But keep in mind that anything you say on Facebook or other social media can be used against you in a malpractice proceeding. “Even if your behavior has nothing to do with the lawsuit, it can affect the outcome,” says DiGiacinto, the New York defense attorney. All the plaintiffs’ attorneys wants to do is put you in bad light, and constant Facebook postings give them plenty of opportunities.

For example, in the malpractice case of the Dallas anesthesiologist who used his smartphone during surgery, plaintiff’s attorneys found postings on his Facebook page that painted a picture of an unsympathetic and sloppy caregiver. “After enduring the sh–tiest Friday I’ve had in a while,” he wrote, “I just found out my next patient has lice. Freakin live.” And in another posting showing his patient monitor with data on it, he wrote: “Just sittin here watching the tube on Christmas morning. Ho ho ho.”

Another risk of social media, DiGiacinto says, is opening a feud with others on sites for all to see. The acrimonious back-and-forth “can be used by a plaintiff’s attorney seeking to establish your character,” he says. “You’re giving the plaintiff ammunition. You are someone who loses his temper and is seen cursing and using bad words.”

What can you do to avoid these risks? If you still want to use social media, keep a couple of things in mind. ” Don’t post photos that can get you into trouble, and limit access to your Facebook page to just your family and very close friends,” DiGiacinto says. Guidelines[16] on online medical professionalism issued by the American College of Physicians and the Federation of State Medical Boards in April 2013 contain similar advice: “Physicians should keep their professional and personal personas separate.”

7. EHRs Bring Added Safety, but Also New Dangers

EHRs introduce a medical malpractice paradox: They reduce liability by providing more clinical information, but this new wealth of clinical information also increases risk.

“EHRs could be a Pandora’s box of malpractice dangers that create more problems than they address,” says Sharona Hoffman, a law professor at Case Western Reserve University who has written[17] on EHR liability. Because EHRs didn’t take off until 2011, when the meaningful use program started, much of the malpractice law in this area still has to be worked out, she says.

Problems with EHRs have already been cropping up in many malpractice cases. Last year, CRICO, the medical malpractice insurer for the Harvard medical community, reported[18] 147 malpractice cases involving EHRs over a 5-year period, representing $61 million in direct payments and legal expenses. The problems included computer systems that weren’t interoperable, test results not routed properly, and faulty data entry and use of copying and pasting functions.

EHRs can be confusing. “When there are lots of boxes to check, it’s easy to check them off incorrectly,” Hoffman says. “All the alerts and reminders can be distracting, and copying and pasting might introduce mistakes into the record if the text is not carefully edited.”

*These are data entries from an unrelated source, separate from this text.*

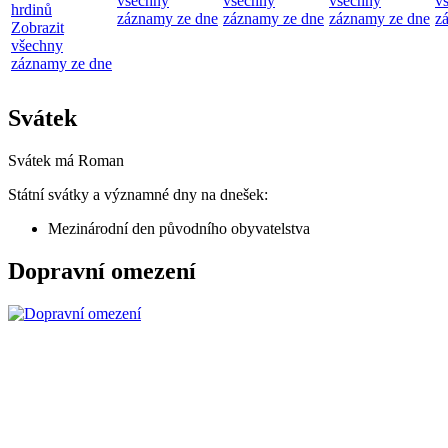
všechny
všechny
všechny
v
hrdinů
záznamy ze dne
záznamy ze dne
záznamy ze dne
z
Zobrazit
všechny
záznamy ze dne
Svátek
Svátek má
Roman
Státní svátky a významné dny na dnešek:
Mezinárodní den původního obyvatelstva
Dopravní omezení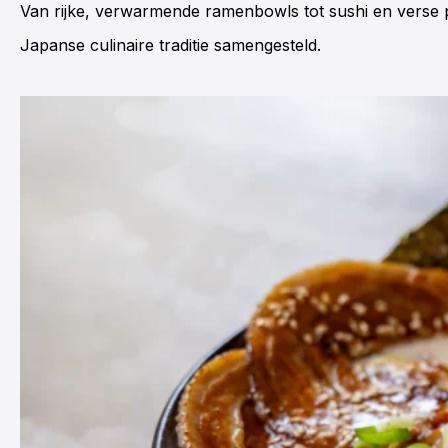
Van rijke, verwarmende ramenbowls tot sushi en verse 
Japanse culinaire traditie samengesteld.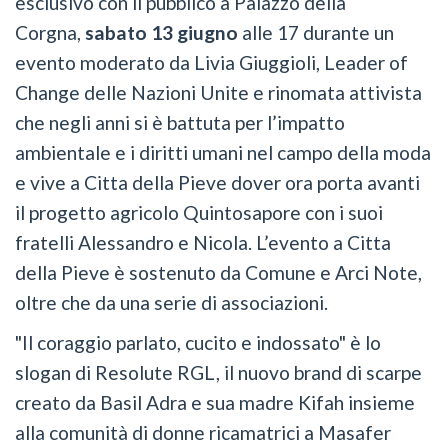
esclusivo con il pubblico a Palazzo della
Corgna,
sabato 13 giugno
alle 17 durante un
evento moderato da Livia Giuggioli, Leader of
Change delle Nazioni Unite e rinomata attivista
che negli anni si è battuta per l’impatto
ambientale e i diritti umani nel campo della moda
e vive a Citta della Pieve dover ora porta avanti
il progetto agricolo Quintosapore con i suoi
fratelli Alessandro e Nicola. L’evento a Citta
della Pieve è sostenuto da Comune e Arci Note,
oltre che da una serie di associazioni.
"Il coraggio parlato, cucito e indossato" è lo
slogan di Resolute RGL, il nuovo brand di scarpe
creato da Basil Adra e sua madre Kifah insieme
alla comunità di donne ricamatrici a Masafer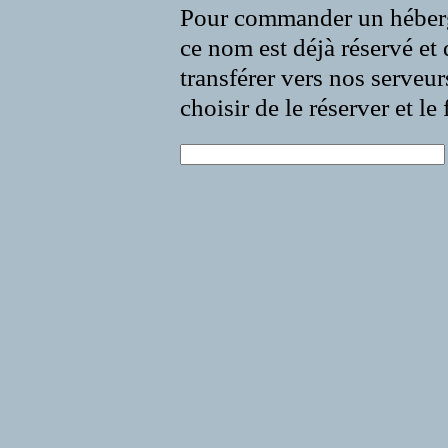
Pour commander un héberg
ce nom est déjà réservé et 
transférer vers nos serveur
choisir de le réserver et l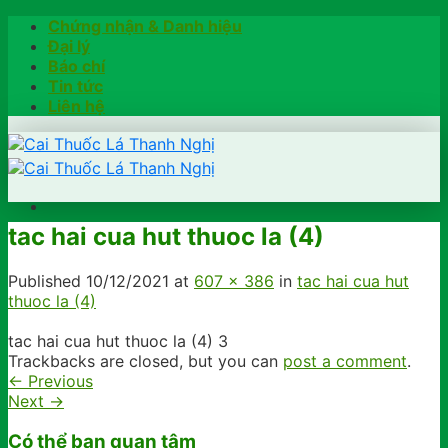
Skip
Chứng nhận & Danh hiệu
to
Đại lý
content
Báo chí
Tin tức
Liên hệ
tac hai cua hut thuoc la (4)
Trang chủ
Hướng dẫn
Published
10/12/2021
at
607 × 386
in
tac hai cua hut
Khách hàng chia sẻ
thuoc la (4)
Kiểm tra chính hãng
Đặt hàng
tac hai cua hut thuoc la (4) 3
Hotline: 0902791922
Trackbacks are closed, but you can
post a comment
.
←
Previous
Next
→
Có thể bạn quan tâm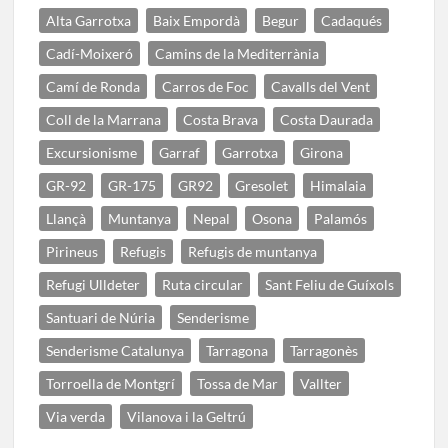
Alta Garrotxa
Baix Empordà
Begur
Cadaqués
Cadí-Moixeró
Camins de la Mediterrània
Camí de Ronda
Carros de Foc
Cavalls del Vent
Coll de la Marrana
Costa Brava
Costa Daurada
Excursionisme
Garraf
Garrotxa
Girona
GR-92
GR-175
GR92
Gresolet
Himalaia
Llançà
Muntanya
Nepal
Osona
Palamós
Pirineus
Refugis
Refugis de muntanya
Refugi Ulldeter
Ruta circular
Sant Feliu de Guíxols
Santuari de Núria
Senderisme
Senderisme Catalunya
Tarragona
Tarragonès
Torroella de Montgrí
Tossa de Mar
Vallter
Via verda
Vilanova i la Geltrú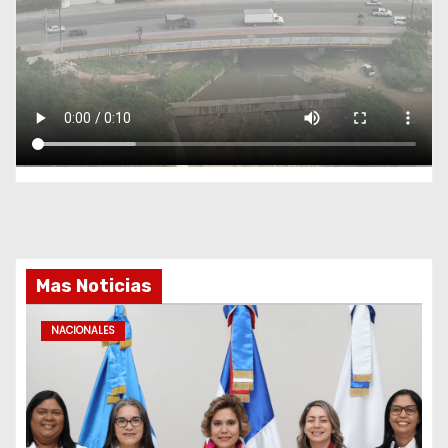
Mas Noticias
NACIONALES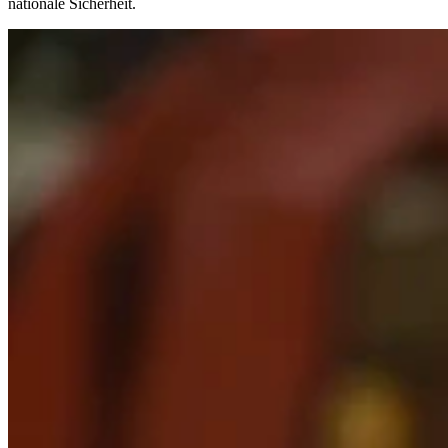
nationale Sicherheit.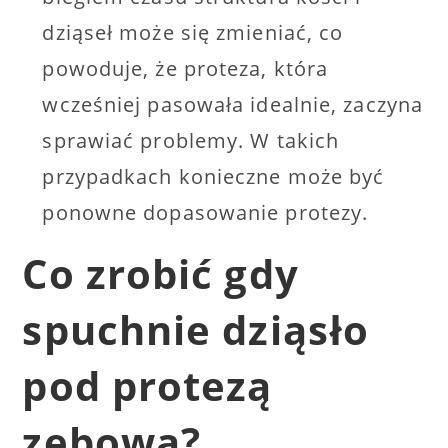
dziąseł może się zmieniać, co
powoduje, że proteza, która
wcześniej pasowała idealnie, zaczyna
sprawiać problemy. W takich
przypadkach konieczne może być
ponowne dopasowanie protezy.
Co zrobić gdy
spuchnie dziąsło
pod protezą
zębową?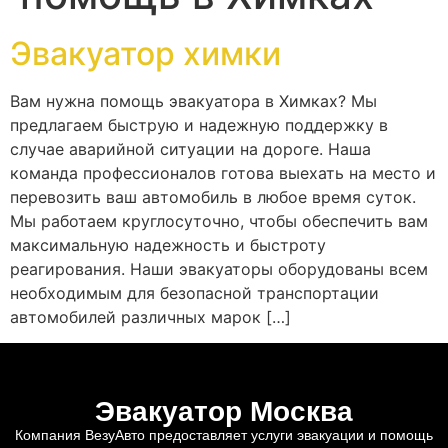
Эвакуатор химки
Вам нужна помощь эвакуатора в Химках? Мы
предлагаем быструю и надежную поддержку в
случае аварийной ситуации на дороге. Наша
команда профессионалов готова выехать на место и
перевозить ваш автомобиль в любое время суток.
Мы работаем круглосуточно, чтобы обеспечить вам
максимальную надежность и быстроту
реагирования. Наши эвакуаторы оборудованы всем
необходимым для безопасной транспортации
автомобилей различных марок […]
Эвакуатор Москва
Компания ВезуАвто предоставляет услуги эвакуации и помощь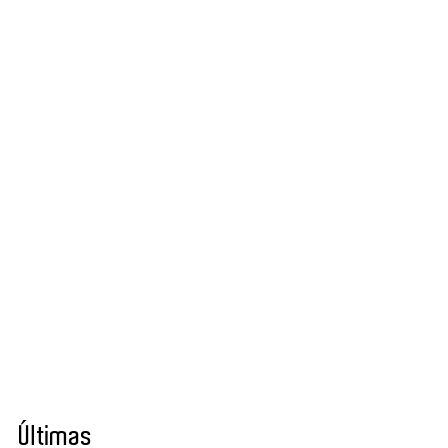
Últimas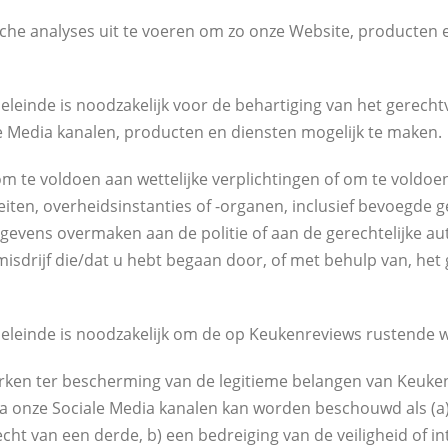
sche analyses uit te voeren om zo onze Website, producten 
leinde is noodzakelijk voor de behartiging van het gerech
e Media kanalen, producten en diensten mogelijk te maken.
te voldoen aan wettelijke verplichtingen of om te voldoen
teiten, overheidsinstanties of -organen, inclusief bevoegd
evens overmaken aan de politie of aan de gerechtelijke auto
sdrijf die/dat u hebt begaan door, of met behulp van, het 
leinde is noodzakelijk om de op Keukenreviews rustende we
en ter bescherming van de legitieme belangen van Keukenre
ia onze Sociale Media kanalen kan worden beschouwd als (a
ht van een derde, b) een bedreiging van de veiligheid of int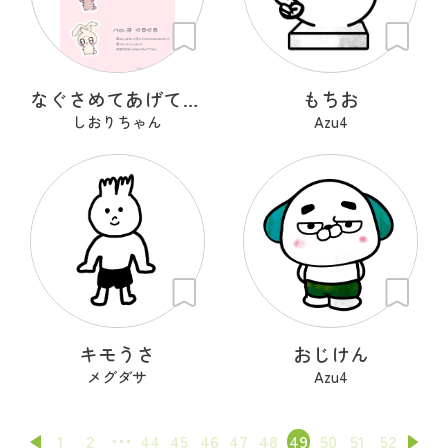
なぐさめてあげて！ぴえんうさぎ
もちお
しおりちゃん
Azu4
キモうさ
おじけん
メグダサ
Azu4
1
2
44
45
46
47
48
49
50
51
52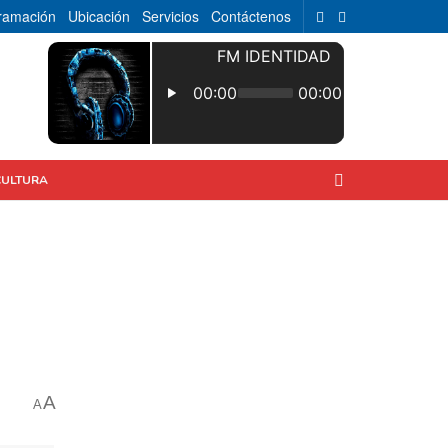
ramación
Ubicación
Servicios
Contáctenos
CULTURA
A
A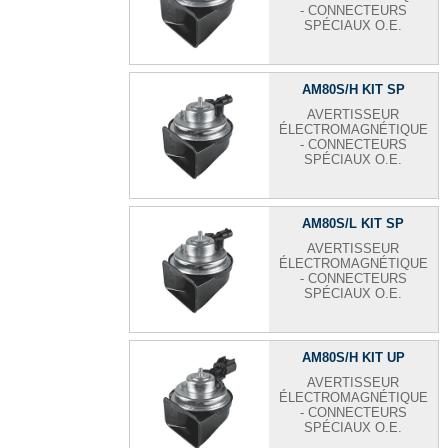
- CONNECTEURS
SPÉCIAUX O.E.
AM80S/H KIT SP
AVERTISSEUR
ÉLECTROMAGNÉTIQUE
- CONNECTEURS
SPÉCIAUX O.E.
AM80S/L KIT SP
AVERTISSEUR
ÉLECTROMAGNÉTIQUE
- CONNECTEURS
SPÉCIAUX O.E.
AM80S/H KIT UP
AVERTISSEUR
ÉLECTROMAGNÉTIQUE
- CONNECTEURS
SPÉCIAUX O.E.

DiGiacinto, the malpractice attorney, says EHRs’ access to huge amounts of data, which could do so much to reduce errors, can be a distinct disadvantage in a malpractice case. “Doctors are expected to know more about what is going on with the patient,” he says. ” If information from other caregivers on the team is just a few clicks away, there is a greater assumption that you should have known about it.”

This concern that benefits could be canceled out by liabilities was shared by authors of a 2010 study[19] published in the New England Journal of Medicine reviewing the malpractice liabilities of EHRs. ” It is unclear whether use of EHRs will increase or decrease overall malpractice liability,” they stated.

The time-saving capabilities of EHRs also get doctors into trouble. DiGiacinto says doctors create a lot of errors when they copy information from one file and paste it into another. If physicians don’t edit the pasted information, it may include old test results that mislead caregivers and cause errors that could be the basis for malpractice suits, he says.

EHRs also provide plaintiffs’ attorneys with a treasure trove of new evidence for their malpractice cases. Unlike a paper trail, everything is recorded in the metadata, showing time stamps and even individual keystrokes. “The metadata can show that the physician went back in to the medical record and tried to clean it up,” DiGiacinto says. “Covering up what you did is worse than the initial error.”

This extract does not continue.